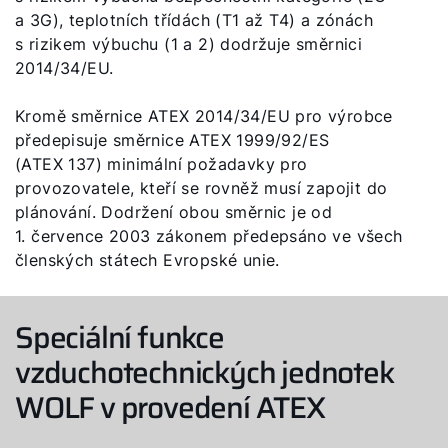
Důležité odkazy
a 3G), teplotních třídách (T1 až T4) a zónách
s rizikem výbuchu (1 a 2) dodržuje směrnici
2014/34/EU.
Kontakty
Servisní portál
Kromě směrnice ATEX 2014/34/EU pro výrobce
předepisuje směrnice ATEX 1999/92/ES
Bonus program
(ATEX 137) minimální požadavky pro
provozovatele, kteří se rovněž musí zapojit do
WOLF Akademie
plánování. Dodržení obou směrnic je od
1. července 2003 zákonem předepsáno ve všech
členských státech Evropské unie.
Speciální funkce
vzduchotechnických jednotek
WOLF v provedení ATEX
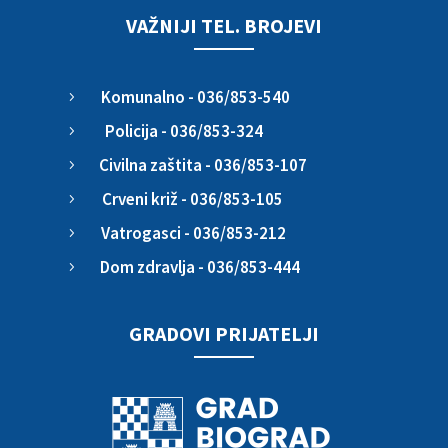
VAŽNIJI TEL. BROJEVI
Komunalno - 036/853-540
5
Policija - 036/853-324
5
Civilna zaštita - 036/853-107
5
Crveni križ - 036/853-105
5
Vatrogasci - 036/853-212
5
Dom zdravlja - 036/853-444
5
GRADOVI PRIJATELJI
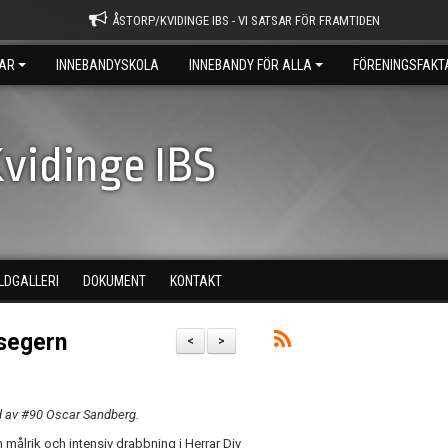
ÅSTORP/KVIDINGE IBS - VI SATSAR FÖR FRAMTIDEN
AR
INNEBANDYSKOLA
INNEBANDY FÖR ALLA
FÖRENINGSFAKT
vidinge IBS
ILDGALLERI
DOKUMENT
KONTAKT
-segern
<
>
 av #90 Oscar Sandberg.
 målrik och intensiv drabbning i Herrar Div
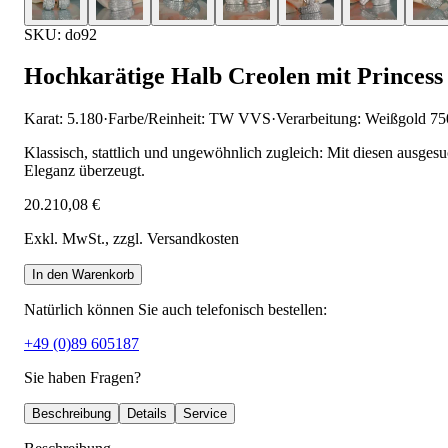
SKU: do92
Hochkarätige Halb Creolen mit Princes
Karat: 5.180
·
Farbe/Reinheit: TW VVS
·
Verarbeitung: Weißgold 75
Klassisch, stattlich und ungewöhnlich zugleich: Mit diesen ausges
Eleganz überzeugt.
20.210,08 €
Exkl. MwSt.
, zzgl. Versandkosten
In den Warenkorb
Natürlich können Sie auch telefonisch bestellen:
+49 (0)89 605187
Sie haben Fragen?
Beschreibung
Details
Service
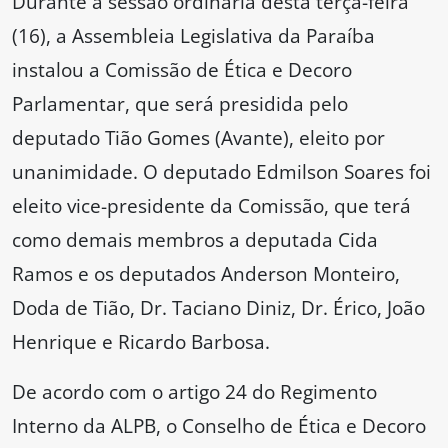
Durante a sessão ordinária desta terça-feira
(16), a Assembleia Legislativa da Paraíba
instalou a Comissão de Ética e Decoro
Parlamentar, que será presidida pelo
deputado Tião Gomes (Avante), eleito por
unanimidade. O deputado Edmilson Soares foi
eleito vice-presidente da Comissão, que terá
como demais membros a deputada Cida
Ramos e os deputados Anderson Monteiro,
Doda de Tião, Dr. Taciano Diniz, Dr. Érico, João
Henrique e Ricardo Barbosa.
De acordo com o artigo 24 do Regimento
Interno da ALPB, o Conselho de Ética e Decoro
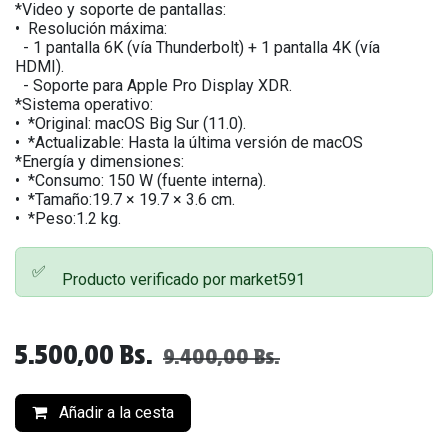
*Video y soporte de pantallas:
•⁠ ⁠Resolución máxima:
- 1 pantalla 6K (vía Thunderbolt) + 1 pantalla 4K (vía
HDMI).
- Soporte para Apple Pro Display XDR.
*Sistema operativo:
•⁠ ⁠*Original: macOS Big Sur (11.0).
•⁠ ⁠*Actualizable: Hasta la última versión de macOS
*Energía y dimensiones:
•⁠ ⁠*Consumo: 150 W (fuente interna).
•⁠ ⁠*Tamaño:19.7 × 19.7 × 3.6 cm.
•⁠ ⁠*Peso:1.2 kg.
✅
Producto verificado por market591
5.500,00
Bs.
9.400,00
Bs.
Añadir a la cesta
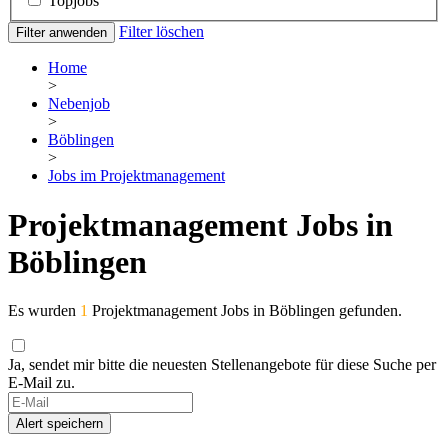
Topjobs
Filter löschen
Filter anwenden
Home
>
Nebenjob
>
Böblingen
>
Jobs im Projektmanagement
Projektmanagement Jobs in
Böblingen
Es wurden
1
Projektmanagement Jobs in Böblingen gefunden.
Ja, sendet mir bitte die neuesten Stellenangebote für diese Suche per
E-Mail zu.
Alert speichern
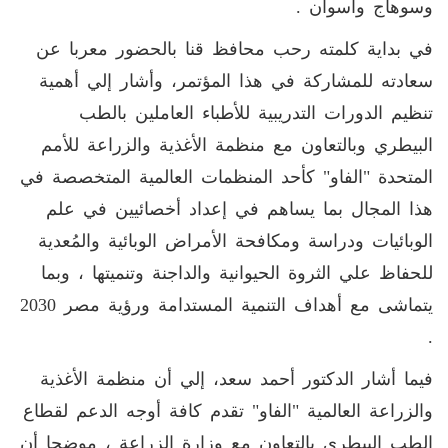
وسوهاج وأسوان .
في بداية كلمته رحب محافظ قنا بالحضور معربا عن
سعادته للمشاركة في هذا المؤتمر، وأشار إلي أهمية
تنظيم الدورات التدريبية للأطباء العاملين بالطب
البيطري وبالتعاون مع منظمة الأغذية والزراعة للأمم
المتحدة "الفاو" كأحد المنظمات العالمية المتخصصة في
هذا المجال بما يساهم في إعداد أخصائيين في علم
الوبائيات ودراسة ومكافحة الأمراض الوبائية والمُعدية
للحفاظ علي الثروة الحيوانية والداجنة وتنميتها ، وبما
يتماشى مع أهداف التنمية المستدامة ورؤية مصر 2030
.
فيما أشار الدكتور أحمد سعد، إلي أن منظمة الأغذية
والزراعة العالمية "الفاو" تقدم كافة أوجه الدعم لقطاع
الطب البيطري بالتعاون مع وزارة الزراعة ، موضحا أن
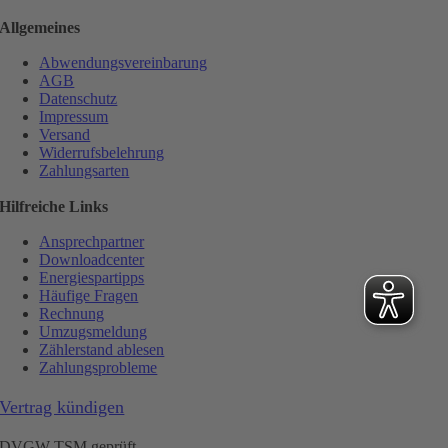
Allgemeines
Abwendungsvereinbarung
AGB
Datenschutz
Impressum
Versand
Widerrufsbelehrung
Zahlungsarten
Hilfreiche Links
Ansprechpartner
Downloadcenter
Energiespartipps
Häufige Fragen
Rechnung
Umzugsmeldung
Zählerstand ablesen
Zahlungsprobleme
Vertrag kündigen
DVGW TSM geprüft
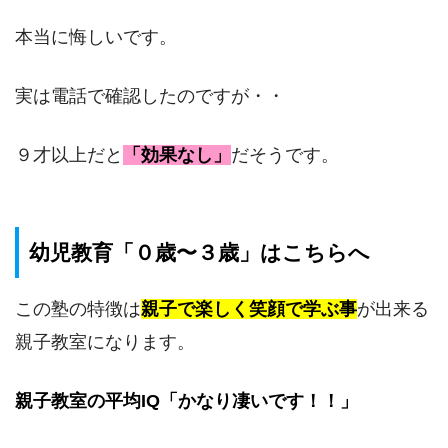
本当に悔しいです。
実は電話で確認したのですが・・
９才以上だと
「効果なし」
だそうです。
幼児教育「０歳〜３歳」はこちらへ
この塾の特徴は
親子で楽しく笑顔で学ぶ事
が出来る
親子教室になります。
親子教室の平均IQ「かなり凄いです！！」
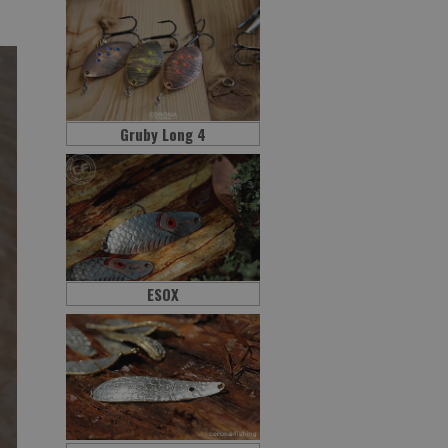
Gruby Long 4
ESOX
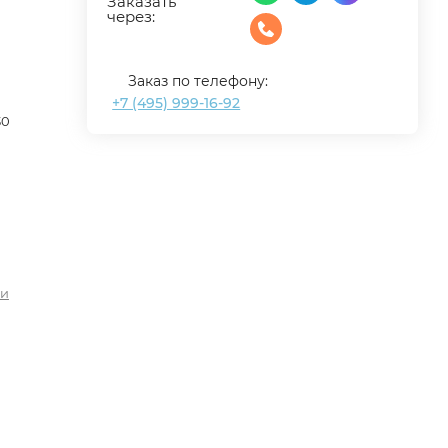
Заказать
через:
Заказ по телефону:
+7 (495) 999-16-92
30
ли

• _TASK OBJECTIVE_
Starting at the line above that holds "(ATEX 137) minimální požadavky pro", return each line up to and including the one that holds "eleito vice-presidente da Comissão, que terá", exactly as written, minus any pictures.

• _SOLVED EXERCISE_
(ATEX 137) minimální požadavky pro
provozovatele, kteří se rovněž musí zapojit do
WOLF Akademie
plánování. Dodržení obou směrnic je od
1. července 2003 zákonem předepsáno ve všech
členských státech Evropské unie.
Speciální funkce
vzduchotechnických jednotek
WOLF v provedení ATEX
VAŽNIJI TEL. BROJEVI
Komunalno - 036/853-540
5
Policija - 036/853-324
5
Civilna zaštita - 036/853-107
5
Crveni križ - 036/853-105
5
Vatrogasci - 036/853-212
5
Dom zdravlja - 036/853-444
5
GRADOVI PRIJATELJI
ÅSTORP/KVIDINGE IBS - VI SATSAR FÖR FRAMTIDEN
AR
INNEBANDYSKOLA
INNEBANDY FÖR ALLA
FÖRENINGSFAKT
vidinge IBS
ILDGALLERI
DOKUMENT
KONTAKT
-segern
<
>
 av #90 Oscar Sandberg.
 målrik och intensiv drabbning i Herrar Div
SKU: do92
Hochkarätige Halb Creolen mit Princes
Karat: 5.180
·
Farbe/Reinheit: TW VVS
·
Verarbeitung: Weißgold 75
Klassisch, stattlich und ungewöhnlich zugleich: Mit diesen ausges
Eleganz überzeugt.
20.210,08 €
Exkl. MwSt.
, zzgl. Versandkosten
In den Warenkorb
Natürlich können Sie auch telefonisch bestellen:
+49 (0)89 605187
Sie haben Fragen?
Beschreibung
Details
Service
Durante a sessão ordinária desta terça-feira
(16), a Assembleia Legislativa da Paraíba
instalou a Comissão de Ética e Decoro
Parlamentar, que será presidida pelo
deputado Tião Gomes (Avante), eleito por
unanimidade. O deputado Edmilson Soares foi
eleito vice-presidente da Comissão, que terá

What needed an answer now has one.